WHAT THE EXERCISE ASKS ▸ Gather all lines in the data that hold the string "yuzaga".

(Stored data entries)

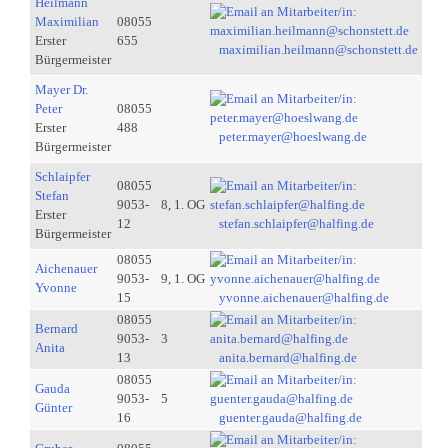
Heilmann
Maximilian
08055
Erster
655
maximilian.heilmann@schonstett.de
Bürgermeister
Mayer Dr.
Peter
08055
Erster
488
peter.mayer@hoeslwang.de
Bürgermeister
Schlaipfer
08055
Stefan
9053-
8, 1. OG
Erster
12
stefan.schlaipfer@halfing.de
Bürgermeister
08055
Aichenauer
9053-
9, 1. OG
Yvonne
15
yvonne.aichenauer@halfing.de
08055
Bernard
9053-
3
Anita
13
anita.bernard@halfing.de
08055
Gauda
9053-
5
Günter
16
guenter.gauda@halfing.de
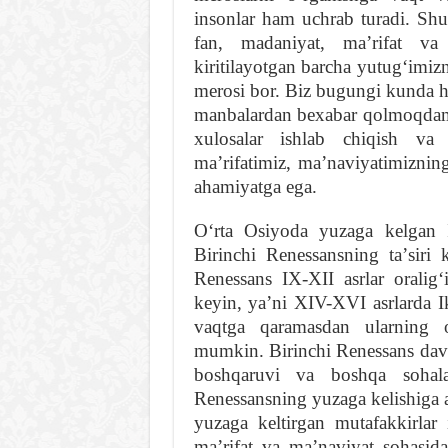
insonlar ham uchrab turadi. Shu
fan, madaniyat, maʼrifat va
kiritilayotgan barcha yutugʻimiz
merosi bor. Biz bugungi kunda h
manbalardan bexabar qolmoqdamiz.
xulosalar ishlab chiqish va 
maʼrifatimiz, maʼnaviyatimiznin
ahamiyatga ega.
Oʻrta Osiyoda yuzaga kelgan 
Birinchi Renessansning taʼsiri
Renessans IX-XII asrlar oralig
keyin, yaʼni XIV-XVI asrlarda I
vaqtga qaramasdan ularning oʻ
mumkin. Birinchi Renessans davr
boshqaruvi va boshqa sohalar
Renessansning yuzaga kelishiga a
yuzaga keltirgan mutafakkirlar 
maʼrifat va maʼnaviyat sohasida 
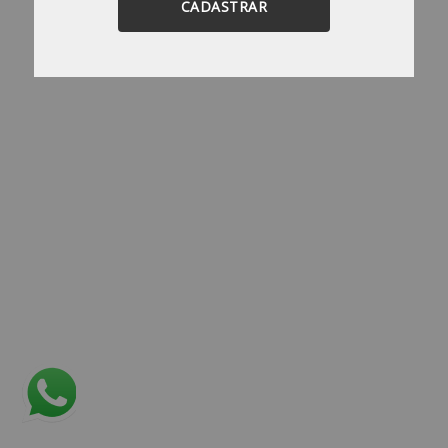
CADASTRAR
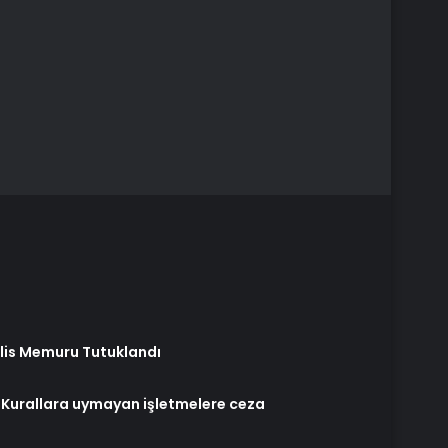
olis Memuru Tutuklandı
 Kurallara uymayan işletmelere ceza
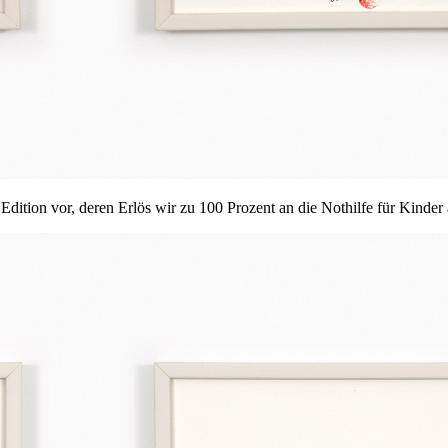
 Edition vor, deren Erlös wir zu 100 Prozent an die Nothilfe für Kin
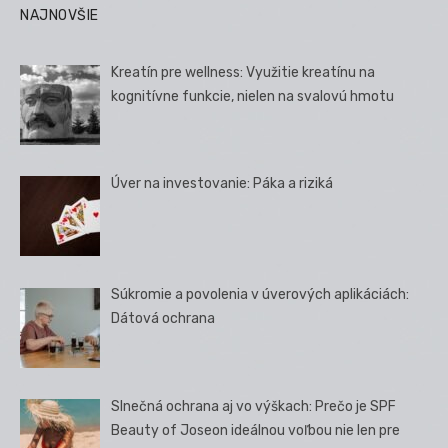
NAJNOVŠIE
Kreatín pre wellness: Využitie kreatínu na
kognitívne funkcie, nielen na svalovú hmotu
Úver na investovanie: Páka a riziká
Súkromie a povolenia v úverových aplikáciách:
Dátová ochrana
Slnečná ochrana aj vo výškach: Prečo je SPF
Beauty of Joseon ideálnou voľbou nie len pre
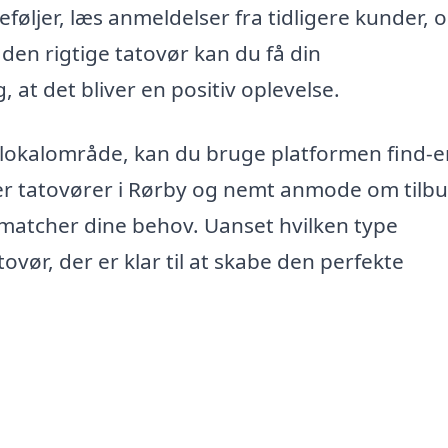
eføljer, læs anmeldelser fra tidligere kunder, 
den rigtige tatovør kan du få din
 at det bliver en positiv oplevelse.
dit lokalområde, kan du bruge platformen find-e
ver tatovører i Rørby og nemt anmode om tilbu
 matcher dine behov. Uanset hvilken type
vør, der er klar til at skabe den perfekte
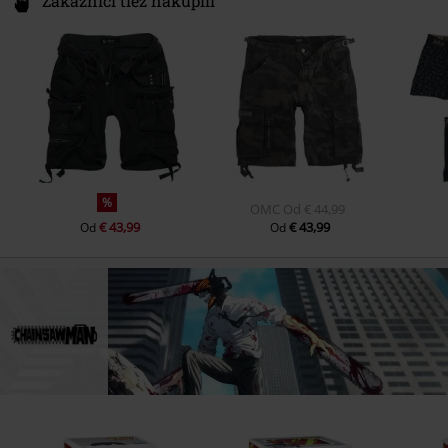
Zákazníci tiež nakúpili
%
OMC
Od
€ 44,99
€ 43,99
€ 43,99
Od
Od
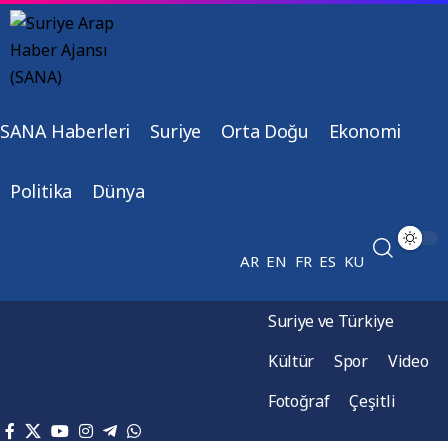
SANA Haberleri
Suriye
Orta Doğu
Ekonomi
Politika
Dünya
AR
EN
FR
ES
KU
Suriye ve Türkiye
Kültür
Spor
Video
Fotoğraf
Çeşitli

ANSWER ▸
Oʻrta Osiyoda yuzaga kelgan 
Renessansning yuzaga kelishiga a
yuzaga keltirgan mutafakkirlar 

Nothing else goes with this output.